2 Les rédacteurs du Cours n’avaient pas assisté à ses cours de linguistique générale. Seul Albert Riedlinger, qui leur fournit une synthèse qui servira de point d’appui à l’écriture du Cours de linguistique générale, a suivi le semestre d’hiver de 1908-1909. Cette synthèse s’appuie elle-même sur la compilation et le rapprochement de notes prises en cours par plusieurs étudiants. C’est dire si, de la parole du maître aux auditeurs de ses leçons et de ces derniers aux rédacteurs du Cours, les risques de déformations, gauchissements, contradictions sont nombreux.

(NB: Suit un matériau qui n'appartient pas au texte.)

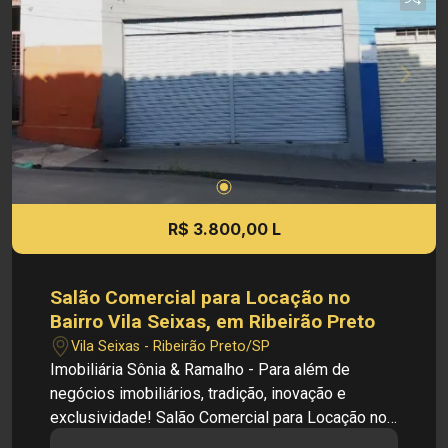
qualquer informação referente aos valores,
dados e disponibilidade de seus imóveis, sem
aviso prévio.
R$ 3.800,00 L
Salão Comercial para Locação no
Bairro Vila Seixas, em Ribeirão Preto
Vila Seixas - Ribeirão Preto/SP
Imobiliária Sônia & Ramalho - Para além de
negócios imobiliários, tradição, inovação e
exclusividade! Salão Comercial para Locação no
Bairro Vila Seixas, em Ribeirão Preto. Cód.:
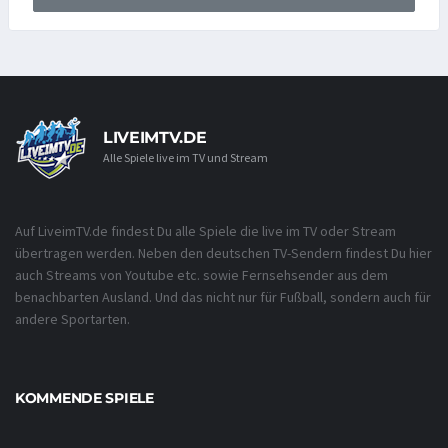
LIVEIMTV.DE
Alle Spiele live im TV und Stream
Auf LiveimTV.de findest Du alle Spiele die live im TV oder Stream
übertragen werden. Neben den deutschen TV-Sendern findest Du hier
auch Streams von Youtube etc. sowie Fernsehsender aus dem
benachbarten Ausland. Und das nicht nur für Fußball, sondern auch für
andere Sportarten.
KOMMENDE SPIELE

3 C’est ce qui explique en partie le conflit des interprétations auxquelles la pensée de Ferdinand de Saussure sur la linguistique générale ne cesse de donner lieu. Car à bien des endroits, le Cours de linguistique générale s’avère problématique. L’ordonnancement en est profondément modifié, l’argumentation souvent abrupte, la terminologie fluctuante. Ainsi, on voit remplacés, des manuscrits d’étudiants, au Cours publié, « substance acoustique » par « substance phonique », « figure acoustique » par « signe matériel », « locution » par « complexus linguistique », etc. L’accumulation des déformations et gloses dues aux rédacteurs du Cours est impressionnante. Robert Godel a été l’un des premiers à attirer l’attention sur ces contradictions (Les sources manuscrites du Cours de linguistique générale de F. de Saussure, 1957). Et Rudolph Engler l’un des tout premiers à mettre en regard la somme des manuscrits disponibles pour la compréhension de ces sources (1967-1968 sqq.).

4 Or, si le Cours de linguistique générale reste problématique, on ne peut être aidé par ce que Ferdinand de Saussure a publié de son vivant. L’essentiel de ses publications porte sur des questions de grammaire comparée et de reconstruction de l’indo-européen, non directement sur des éléments de linguistique générale. Même si on aperçoit çà et là quelques indications dans ce sens. Ainsi regrette-t-il qu’il n’y ait pas de « théorie vraie de la langue »[2][2] Compte rendu de Kritik der Sonantentheorie de Schmidt,...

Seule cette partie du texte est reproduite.